§ Supplied entries
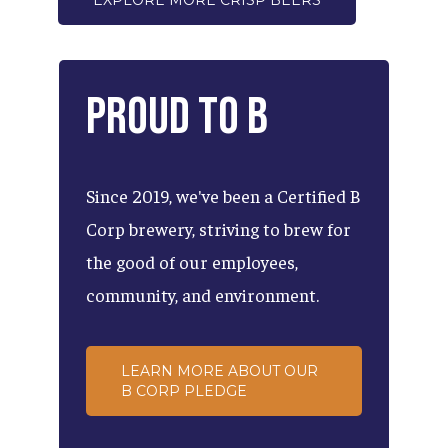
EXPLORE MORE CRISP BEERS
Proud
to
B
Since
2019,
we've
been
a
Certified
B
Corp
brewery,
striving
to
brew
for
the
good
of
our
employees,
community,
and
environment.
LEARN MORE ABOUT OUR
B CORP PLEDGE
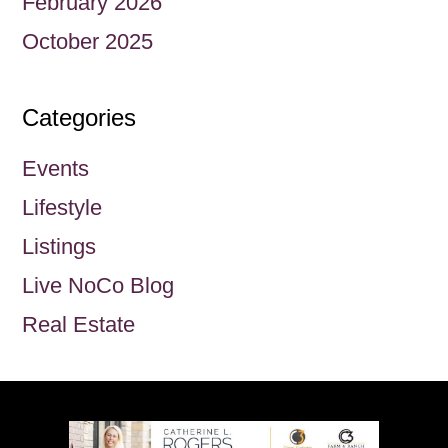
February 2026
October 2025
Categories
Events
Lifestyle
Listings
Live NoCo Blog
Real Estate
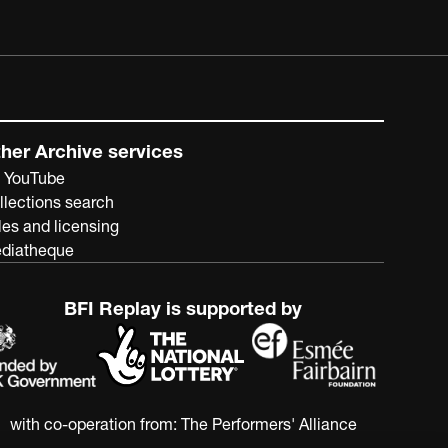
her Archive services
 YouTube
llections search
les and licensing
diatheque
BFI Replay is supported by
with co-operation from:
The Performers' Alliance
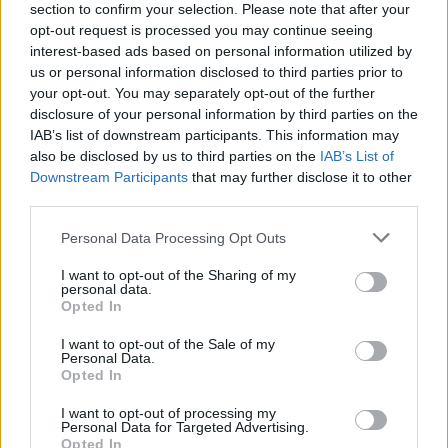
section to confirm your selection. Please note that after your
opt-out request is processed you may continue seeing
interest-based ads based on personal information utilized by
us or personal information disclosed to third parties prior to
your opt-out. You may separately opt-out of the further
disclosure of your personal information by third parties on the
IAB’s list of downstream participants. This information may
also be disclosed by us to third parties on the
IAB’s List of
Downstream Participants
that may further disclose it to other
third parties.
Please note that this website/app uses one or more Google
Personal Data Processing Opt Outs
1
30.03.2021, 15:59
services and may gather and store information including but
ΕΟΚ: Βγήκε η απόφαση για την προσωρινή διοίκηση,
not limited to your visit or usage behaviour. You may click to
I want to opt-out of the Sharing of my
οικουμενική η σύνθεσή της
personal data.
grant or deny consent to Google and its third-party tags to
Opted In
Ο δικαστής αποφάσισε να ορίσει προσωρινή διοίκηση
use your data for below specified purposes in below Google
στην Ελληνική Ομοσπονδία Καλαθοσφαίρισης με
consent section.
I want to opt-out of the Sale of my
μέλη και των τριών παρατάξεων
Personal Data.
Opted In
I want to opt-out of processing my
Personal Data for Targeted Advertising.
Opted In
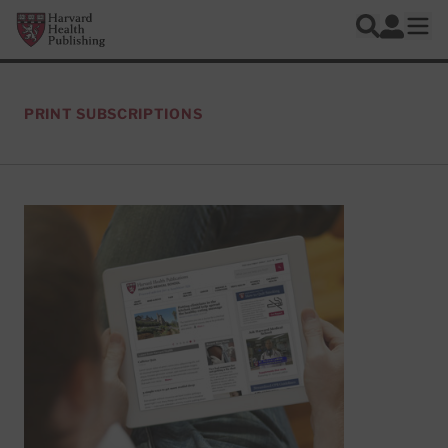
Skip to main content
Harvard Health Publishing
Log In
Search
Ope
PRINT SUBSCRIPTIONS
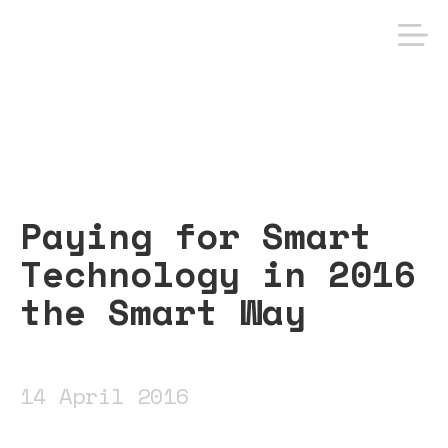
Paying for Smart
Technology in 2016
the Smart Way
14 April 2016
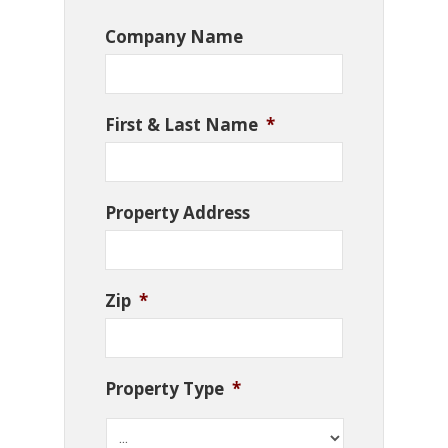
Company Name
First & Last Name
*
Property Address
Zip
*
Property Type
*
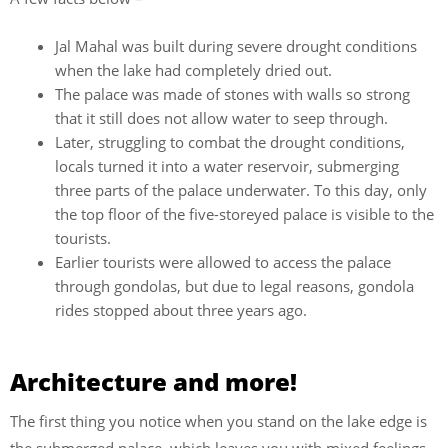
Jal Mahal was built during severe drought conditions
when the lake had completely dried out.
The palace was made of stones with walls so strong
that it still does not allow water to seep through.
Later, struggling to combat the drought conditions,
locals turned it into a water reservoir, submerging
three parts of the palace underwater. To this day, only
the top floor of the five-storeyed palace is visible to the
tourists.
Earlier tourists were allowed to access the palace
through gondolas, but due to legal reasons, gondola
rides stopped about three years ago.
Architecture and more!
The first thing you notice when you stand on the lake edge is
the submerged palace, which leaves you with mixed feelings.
==
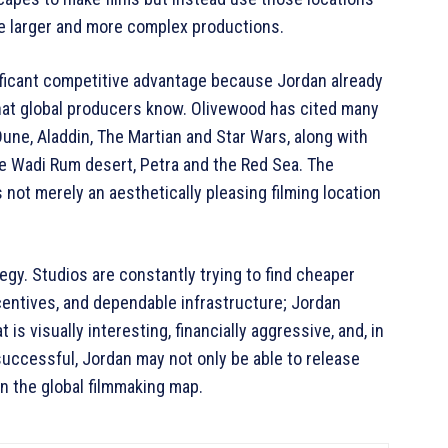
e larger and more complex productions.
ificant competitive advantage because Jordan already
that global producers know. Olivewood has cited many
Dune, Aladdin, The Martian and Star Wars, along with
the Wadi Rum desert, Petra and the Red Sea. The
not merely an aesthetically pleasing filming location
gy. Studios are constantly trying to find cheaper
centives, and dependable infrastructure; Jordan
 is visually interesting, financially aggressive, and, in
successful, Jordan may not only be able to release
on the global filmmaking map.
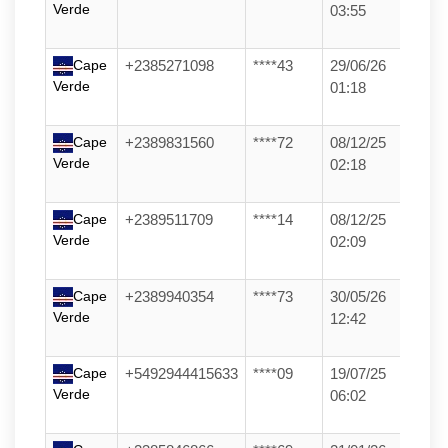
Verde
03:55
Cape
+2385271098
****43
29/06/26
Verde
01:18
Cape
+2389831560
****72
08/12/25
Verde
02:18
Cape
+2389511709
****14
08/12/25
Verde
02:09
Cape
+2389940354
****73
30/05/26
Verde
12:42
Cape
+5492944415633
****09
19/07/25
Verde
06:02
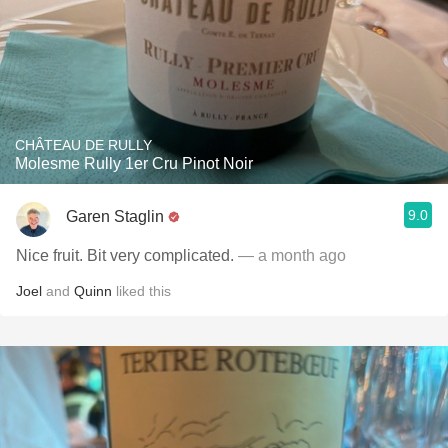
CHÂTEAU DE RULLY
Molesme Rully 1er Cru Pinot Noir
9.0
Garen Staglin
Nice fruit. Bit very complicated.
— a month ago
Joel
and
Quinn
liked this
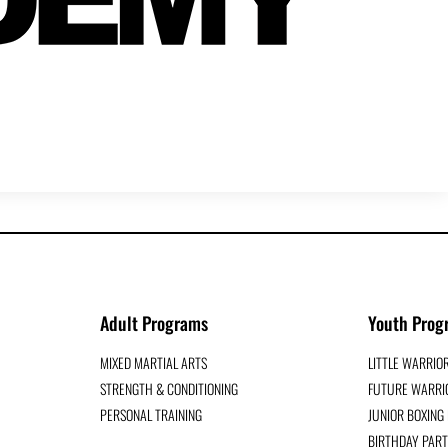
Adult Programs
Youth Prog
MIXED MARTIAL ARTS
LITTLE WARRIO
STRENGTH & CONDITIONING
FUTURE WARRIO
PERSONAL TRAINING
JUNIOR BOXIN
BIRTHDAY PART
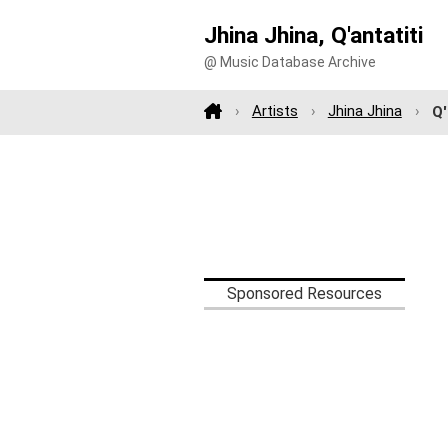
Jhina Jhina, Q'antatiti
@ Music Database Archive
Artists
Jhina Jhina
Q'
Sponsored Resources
--
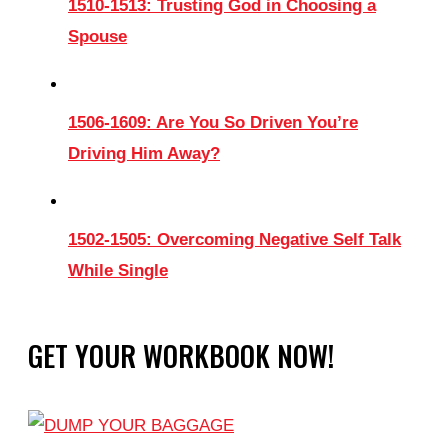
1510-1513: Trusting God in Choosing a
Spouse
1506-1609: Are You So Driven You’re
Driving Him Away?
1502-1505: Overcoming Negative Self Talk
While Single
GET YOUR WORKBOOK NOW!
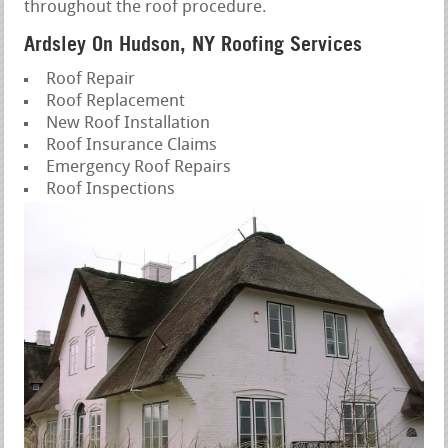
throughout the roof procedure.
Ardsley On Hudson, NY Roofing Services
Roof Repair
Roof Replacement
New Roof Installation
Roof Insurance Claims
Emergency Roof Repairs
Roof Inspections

§ What is required
Nothing except the lines from the one containing "JUNIOR BOXIN" through the one containing "Sponsored Resources" should appear in the answer, exactly as above and without pictures.

§ Task answer
JUNIOR BOXIN
BIRTHDAY PART
Jhina Jhina, Q'antatiti
@ Music Database Archive
Artists
Jhina Jhina
Q'
Sponsored Resources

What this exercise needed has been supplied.